▶ [THE TASK] Copy every line from the data below in which the string "Category" can be found.

MATERIAL FOR THE TASK below:

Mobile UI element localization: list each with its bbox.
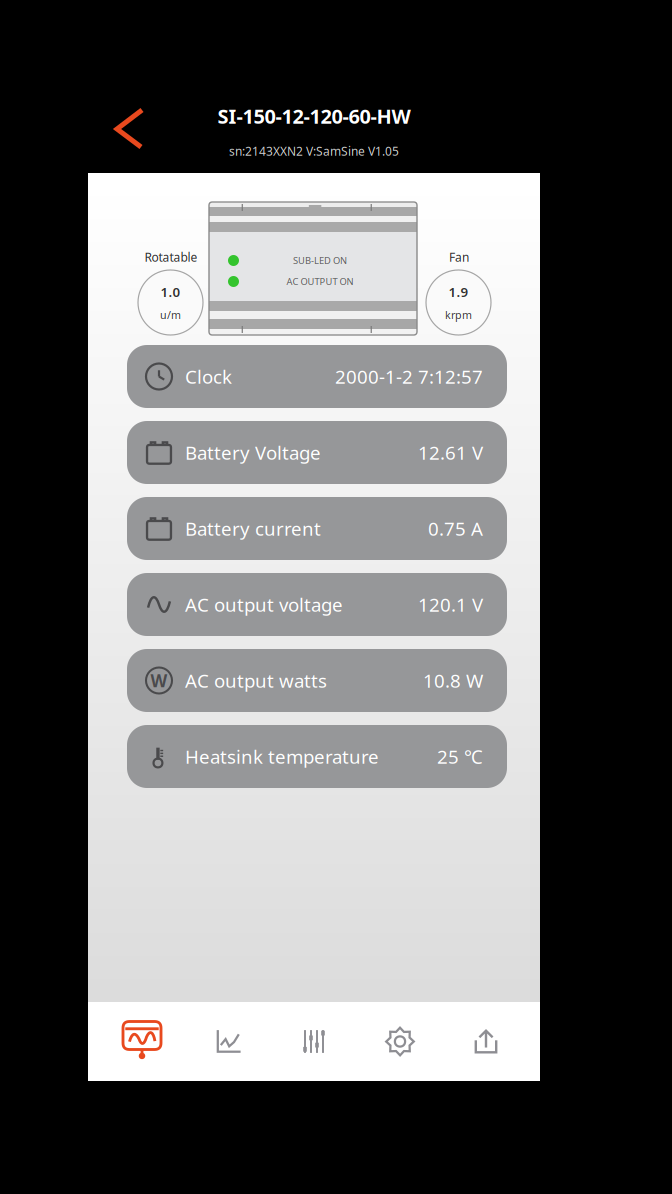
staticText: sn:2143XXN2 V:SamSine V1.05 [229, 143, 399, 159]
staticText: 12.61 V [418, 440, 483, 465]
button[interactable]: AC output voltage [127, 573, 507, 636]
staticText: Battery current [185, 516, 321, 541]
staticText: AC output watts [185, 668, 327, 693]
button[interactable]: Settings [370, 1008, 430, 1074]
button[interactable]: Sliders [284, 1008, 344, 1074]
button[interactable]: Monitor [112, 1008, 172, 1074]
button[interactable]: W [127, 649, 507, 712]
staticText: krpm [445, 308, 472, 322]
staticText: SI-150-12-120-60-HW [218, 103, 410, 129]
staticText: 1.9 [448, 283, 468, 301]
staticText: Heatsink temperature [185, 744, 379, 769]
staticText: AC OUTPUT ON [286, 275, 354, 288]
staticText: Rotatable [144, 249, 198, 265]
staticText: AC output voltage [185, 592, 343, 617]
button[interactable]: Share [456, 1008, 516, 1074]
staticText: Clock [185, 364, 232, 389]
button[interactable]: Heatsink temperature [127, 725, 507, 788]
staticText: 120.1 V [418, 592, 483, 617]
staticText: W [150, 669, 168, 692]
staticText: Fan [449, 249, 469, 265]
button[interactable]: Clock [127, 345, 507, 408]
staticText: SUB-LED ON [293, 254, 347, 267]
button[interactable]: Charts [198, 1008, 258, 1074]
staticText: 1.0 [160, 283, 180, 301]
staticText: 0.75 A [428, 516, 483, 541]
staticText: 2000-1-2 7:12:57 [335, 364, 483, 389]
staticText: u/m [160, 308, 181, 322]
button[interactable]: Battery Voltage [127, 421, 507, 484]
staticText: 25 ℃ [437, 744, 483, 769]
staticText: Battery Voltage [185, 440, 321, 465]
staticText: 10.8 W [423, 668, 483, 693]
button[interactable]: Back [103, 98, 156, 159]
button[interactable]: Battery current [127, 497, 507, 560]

End of MATERIAL FOR THE TASK.
MATERIAL FOR THE TASK below:

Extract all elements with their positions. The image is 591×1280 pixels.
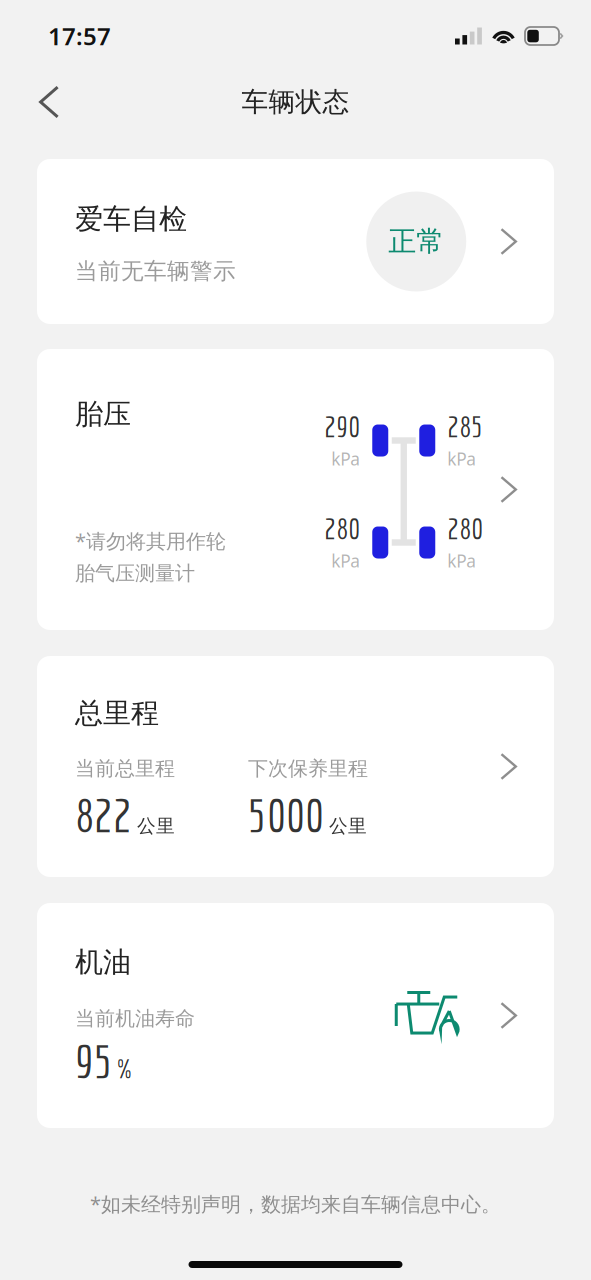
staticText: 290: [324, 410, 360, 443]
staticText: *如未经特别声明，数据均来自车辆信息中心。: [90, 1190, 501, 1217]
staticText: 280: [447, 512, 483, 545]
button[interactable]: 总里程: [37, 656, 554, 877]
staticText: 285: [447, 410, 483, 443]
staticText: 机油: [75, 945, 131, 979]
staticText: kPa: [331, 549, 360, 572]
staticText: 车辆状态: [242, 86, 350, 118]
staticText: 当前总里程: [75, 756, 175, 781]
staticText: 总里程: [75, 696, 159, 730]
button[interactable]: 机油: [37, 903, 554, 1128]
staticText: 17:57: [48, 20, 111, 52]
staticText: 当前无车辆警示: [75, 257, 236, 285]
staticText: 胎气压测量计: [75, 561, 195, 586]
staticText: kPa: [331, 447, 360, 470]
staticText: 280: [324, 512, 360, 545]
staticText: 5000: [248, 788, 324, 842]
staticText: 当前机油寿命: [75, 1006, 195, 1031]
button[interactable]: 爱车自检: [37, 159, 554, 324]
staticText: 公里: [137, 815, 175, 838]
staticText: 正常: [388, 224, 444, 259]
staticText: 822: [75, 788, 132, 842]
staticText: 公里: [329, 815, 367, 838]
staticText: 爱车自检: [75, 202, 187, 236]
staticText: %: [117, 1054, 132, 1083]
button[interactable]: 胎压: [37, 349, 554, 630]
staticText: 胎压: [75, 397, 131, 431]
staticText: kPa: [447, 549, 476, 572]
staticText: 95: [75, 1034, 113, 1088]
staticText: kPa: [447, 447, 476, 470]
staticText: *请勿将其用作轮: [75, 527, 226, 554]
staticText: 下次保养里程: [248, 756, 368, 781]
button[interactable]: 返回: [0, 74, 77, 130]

End of MATERIAL FOR THE TASK.
MATERIAL FOR THE TASK below:

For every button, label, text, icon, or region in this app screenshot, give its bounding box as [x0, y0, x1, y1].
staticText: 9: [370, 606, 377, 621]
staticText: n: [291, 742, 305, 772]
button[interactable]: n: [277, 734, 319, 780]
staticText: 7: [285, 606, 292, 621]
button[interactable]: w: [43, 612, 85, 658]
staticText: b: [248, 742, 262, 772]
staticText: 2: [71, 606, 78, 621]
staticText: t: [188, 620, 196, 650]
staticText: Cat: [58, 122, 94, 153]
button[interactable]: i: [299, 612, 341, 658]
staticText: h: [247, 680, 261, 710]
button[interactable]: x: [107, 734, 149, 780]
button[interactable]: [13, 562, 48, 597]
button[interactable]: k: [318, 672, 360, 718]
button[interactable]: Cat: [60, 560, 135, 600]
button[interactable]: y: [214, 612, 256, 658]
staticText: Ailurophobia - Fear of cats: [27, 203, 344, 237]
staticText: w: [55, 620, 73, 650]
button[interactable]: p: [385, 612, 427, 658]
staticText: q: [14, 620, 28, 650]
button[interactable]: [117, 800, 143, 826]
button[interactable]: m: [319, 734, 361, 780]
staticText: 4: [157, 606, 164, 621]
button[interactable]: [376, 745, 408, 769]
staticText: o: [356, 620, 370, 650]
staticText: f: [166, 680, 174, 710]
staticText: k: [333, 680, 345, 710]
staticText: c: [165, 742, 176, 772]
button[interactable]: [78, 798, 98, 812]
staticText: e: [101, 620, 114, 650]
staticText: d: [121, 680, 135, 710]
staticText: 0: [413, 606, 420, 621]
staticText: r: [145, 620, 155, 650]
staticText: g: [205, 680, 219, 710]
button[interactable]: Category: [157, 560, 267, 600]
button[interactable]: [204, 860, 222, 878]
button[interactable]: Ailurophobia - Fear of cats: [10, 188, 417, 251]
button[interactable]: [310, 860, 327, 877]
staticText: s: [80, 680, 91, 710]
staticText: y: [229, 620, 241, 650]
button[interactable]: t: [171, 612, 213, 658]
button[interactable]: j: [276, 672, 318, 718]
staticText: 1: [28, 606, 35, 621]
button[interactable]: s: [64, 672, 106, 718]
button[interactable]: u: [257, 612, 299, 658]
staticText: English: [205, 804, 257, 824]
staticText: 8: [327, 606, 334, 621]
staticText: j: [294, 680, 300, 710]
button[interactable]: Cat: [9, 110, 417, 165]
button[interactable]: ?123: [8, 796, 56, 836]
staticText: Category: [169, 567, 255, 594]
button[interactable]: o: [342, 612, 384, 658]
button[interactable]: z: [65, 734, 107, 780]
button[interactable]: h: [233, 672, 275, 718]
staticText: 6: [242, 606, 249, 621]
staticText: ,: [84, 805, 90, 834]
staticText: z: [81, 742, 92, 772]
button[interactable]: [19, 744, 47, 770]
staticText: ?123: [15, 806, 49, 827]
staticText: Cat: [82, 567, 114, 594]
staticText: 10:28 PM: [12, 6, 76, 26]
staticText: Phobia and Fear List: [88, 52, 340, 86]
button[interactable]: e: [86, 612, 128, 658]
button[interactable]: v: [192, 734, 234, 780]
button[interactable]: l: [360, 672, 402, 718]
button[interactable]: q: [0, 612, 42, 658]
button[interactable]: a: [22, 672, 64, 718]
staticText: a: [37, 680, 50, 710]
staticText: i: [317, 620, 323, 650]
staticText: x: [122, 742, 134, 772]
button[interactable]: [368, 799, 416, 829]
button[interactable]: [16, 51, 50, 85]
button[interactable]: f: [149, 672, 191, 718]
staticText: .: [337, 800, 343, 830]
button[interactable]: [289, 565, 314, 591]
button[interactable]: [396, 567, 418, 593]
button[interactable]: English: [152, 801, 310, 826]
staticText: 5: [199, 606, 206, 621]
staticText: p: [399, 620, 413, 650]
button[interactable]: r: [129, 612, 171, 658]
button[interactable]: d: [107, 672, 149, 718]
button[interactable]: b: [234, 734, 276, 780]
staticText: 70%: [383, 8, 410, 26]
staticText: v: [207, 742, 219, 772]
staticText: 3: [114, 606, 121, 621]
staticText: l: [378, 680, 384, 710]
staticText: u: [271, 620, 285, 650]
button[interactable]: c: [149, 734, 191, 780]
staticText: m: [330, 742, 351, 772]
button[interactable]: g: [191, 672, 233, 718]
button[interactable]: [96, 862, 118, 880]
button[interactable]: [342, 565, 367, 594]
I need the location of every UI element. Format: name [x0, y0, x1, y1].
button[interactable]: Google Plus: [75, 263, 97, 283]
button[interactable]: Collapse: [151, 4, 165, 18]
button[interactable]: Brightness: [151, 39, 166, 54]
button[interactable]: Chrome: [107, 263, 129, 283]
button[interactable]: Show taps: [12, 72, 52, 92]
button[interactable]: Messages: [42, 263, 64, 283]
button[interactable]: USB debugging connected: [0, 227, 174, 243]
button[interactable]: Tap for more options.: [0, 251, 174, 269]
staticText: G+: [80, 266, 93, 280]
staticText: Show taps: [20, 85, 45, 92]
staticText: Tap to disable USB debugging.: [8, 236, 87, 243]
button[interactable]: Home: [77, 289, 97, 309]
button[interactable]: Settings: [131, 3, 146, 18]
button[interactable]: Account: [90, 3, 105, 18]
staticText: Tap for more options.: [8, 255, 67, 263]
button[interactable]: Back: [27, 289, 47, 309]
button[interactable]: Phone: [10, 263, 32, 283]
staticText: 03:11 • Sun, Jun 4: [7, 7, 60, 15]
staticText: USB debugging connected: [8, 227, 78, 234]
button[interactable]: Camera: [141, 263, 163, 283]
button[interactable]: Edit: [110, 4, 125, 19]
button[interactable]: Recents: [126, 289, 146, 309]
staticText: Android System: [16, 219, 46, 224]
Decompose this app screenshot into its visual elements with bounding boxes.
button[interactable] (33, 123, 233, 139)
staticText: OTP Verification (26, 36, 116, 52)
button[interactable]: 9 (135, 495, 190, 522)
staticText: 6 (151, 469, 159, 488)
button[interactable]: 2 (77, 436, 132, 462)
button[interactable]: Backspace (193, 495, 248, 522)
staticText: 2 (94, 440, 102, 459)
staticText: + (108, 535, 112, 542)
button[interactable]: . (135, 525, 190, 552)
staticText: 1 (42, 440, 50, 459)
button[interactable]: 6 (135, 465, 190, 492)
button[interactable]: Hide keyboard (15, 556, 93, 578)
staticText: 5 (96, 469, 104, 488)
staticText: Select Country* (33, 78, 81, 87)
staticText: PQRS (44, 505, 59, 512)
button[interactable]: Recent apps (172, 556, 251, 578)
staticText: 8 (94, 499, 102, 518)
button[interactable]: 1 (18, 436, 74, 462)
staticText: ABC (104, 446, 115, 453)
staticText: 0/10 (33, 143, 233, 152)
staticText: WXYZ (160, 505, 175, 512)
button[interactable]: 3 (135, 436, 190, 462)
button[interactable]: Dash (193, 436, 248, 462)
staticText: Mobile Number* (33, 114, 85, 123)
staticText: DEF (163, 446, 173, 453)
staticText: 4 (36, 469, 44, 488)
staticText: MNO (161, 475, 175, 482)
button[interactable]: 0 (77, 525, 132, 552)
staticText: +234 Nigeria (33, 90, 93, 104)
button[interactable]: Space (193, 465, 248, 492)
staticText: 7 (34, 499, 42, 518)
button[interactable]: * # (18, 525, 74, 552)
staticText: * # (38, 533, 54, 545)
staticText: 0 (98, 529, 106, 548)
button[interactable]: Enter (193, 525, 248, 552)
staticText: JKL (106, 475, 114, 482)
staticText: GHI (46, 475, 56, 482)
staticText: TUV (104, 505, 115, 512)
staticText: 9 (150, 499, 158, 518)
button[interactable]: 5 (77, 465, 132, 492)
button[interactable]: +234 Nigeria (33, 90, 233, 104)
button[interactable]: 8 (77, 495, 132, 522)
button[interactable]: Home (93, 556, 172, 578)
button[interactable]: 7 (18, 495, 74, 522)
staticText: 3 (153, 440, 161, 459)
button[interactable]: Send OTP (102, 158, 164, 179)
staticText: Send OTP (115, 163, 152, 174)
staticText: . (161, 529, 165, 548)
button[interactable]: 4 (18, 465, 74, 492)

End of MATERIAL FOR THE TASK.

▶ [ANSWER TO THIS EXERCISE]
button[interactable]: Category: [157, 560, 267, 600]
staticText: Category: [169, 567, 255, 594]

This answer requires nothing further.